Here’s something I’ve been mulling around. Often in programming you hit a situation where you have to choose two paths:
- The 15 minute fix
- The 30 day fix (+30 days of repercussions)
I know, I know, that’s a gross generalization but it’s related to the tension between speed and sustainability in software development. I’ll explain a bit further…
The 15 minute fix
The fifteen minute fix is the most direct way to solve the problem. A hard-coded value, installing a third-party library, adding another prop, or introducing a manual process to get the job done. You don’t have time to find the right abstraction, to write it yourself, think through all the edge cases, or automate the process. But deep in the back of your mind, you know that you made a compromise…
Sometimes the compromise is worth it. Meeting a deadline, not over-thinking code, avoiding a maintenance burden, a lot of “unknown unknowns”, or simply finding the relief of getting something off your plate. Life is full of compromises and codebases full of tradeoffs.
The 30 day fix
The 30 day fix is a more thoughtful abstraction. It takes a much larger chunk of time but —with the right amount of consideration and discussion— you stand a better chance at architecting and building a scalable solution in one shot. More robust, less glue code, less manual switch-flipping or knowledge transfer, a healthier baseline for the codebase going forward.

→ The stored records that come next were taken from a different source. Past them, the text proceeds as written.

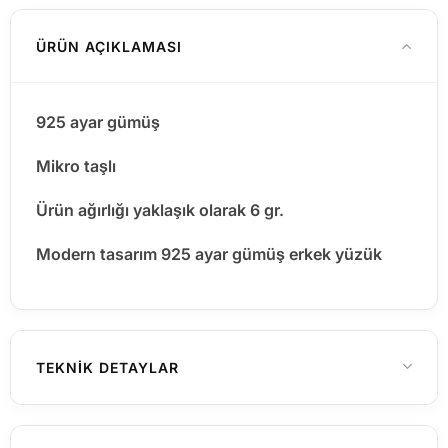
ÜRÜN AÇIKLAMASI
925 ayar gümüş
Mikro taşlı
Ürün ağırlığı yaklaşık olarak 6 gr.
Modern tasarım 925 ayar gümüş erkek yüzük
TEKNIK DETAYLAR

There’s a feeling of relief when the 30 day fix lands. Technical debt paid down, an organized kitchen pantry, and the codebase now reflects your current understanding of the problem. Adding a line of code doesn’t feel like the whole project will topple over.
But… the 30 day fix also has a hidden cost in the form of an extra 30 days of fixing the repercussions introduced by the fix itself. Breaking a test suite, an unintended side-effect, a broken layout, or a new API that leads to combing through the entire codebase to upgrade all the props to the new schema. There’s always a need to refactor a critical component to make it all work error-free.

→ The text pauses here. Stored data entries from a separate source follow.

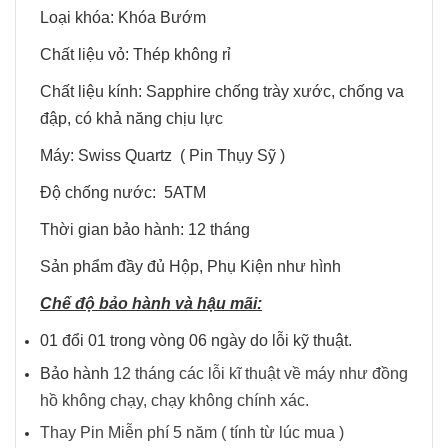
Loại khóa: Khóa Bướm
Chất liệu vỏ: Thép không rỉ
Chất liệu kính: Sapphire chống trày xước, chống va
đập, có khả năng chịu lực
Máy: Swiss Quartz ( Pin Thụy Sỹ )
Độ chống nước: 5ATM
Thời gian bảo hành: 12 tháng
Sản phẩm đầy đủ Hộp, Phụ Kiện như hình
Chế độ bảo hành và hậu mãi:
01 đổi 01 trong vòng 06 ngày do lỗi kỹ thuật.
Bảo hành
12 tháng các lỗi kĩ thuật về máy như đồng
hồ không chạy, chạy không chính xác.
Thay Pin Miễn phí 5 năm ( tính từ lúc mua )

30 days is a long time for a codebase. 60 days even more. Surely it’s cheaper to keep applying 15 minute fixes, right? Well… can I tell you a secret? Unless a small miracle happens (or your product never grows), you almost always end up needing the 30 day fix. The shortcut works for a short while.

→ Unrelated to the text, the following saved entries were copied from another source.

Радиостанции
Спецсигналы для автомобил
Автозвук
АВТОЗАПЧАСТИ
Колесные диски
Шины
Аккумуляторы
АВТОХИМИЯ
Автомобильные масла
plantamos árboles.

Example: The case of the evolving API needs
I built an API to retrieve posts
from a database. A basic CRUD sort of thing.
GET /posts/ # index
GET /posts/:id # read
POST /posts/:id # create
PATCH /posts/:id # update
DELETE /posts/:id # destroy
But when I started using it, across the application I needed a speedier list view of post.title
and post.id
fields (for a dropdown). I cracked my knuckles and wrote a 15 minute fix by creating another endpoint to solve that problem.
GET /posts/ # index
GET /posts/list # index, but with less fields
GET /posts/:id # read
POST /posts/:id # create
PATCH /posts/:id # update
DELETE /posts/:id # destroy
Then we needed to have a category filter on the /posts/lists
endpoint. Another 15 minute fix added to the mix.
GET /posts/ # index
GET /posts/list/:category? # index, but with less fields (optional: filter by category)
GET /posts/:id # read
POST /posts/:id # create
PATCH /posts/:id # update
DELETE /posts/:id # destroy
This worked well for a couple months until I saw four of these /posts/list/:category
queries on a dashboard page, but we showed ~5 records in the UI, but were fetching potentially thousands. I added another 15 minute fix to allow a limit
as a query param.
GET /posts/ # index
GET /posts/list/:category?limit=num # index, but with less fields (optional: filter by category, limit number records returned)
GET /posts/:id # read
POST /posts/:id # create
PATCH /posts/:id # update
DELETE /posts/:id # destroy
Ahh.. Are we done yet? No. Absolutely not. We’re doing a lot of data-massaging on the client that would be better (and faster) on the server. Now we need orderBy
and groupBy
params for sorting, include
params for an ad-hoc JOIN
of related records, ability to sort JOIN
records; a little less rigidity in the design.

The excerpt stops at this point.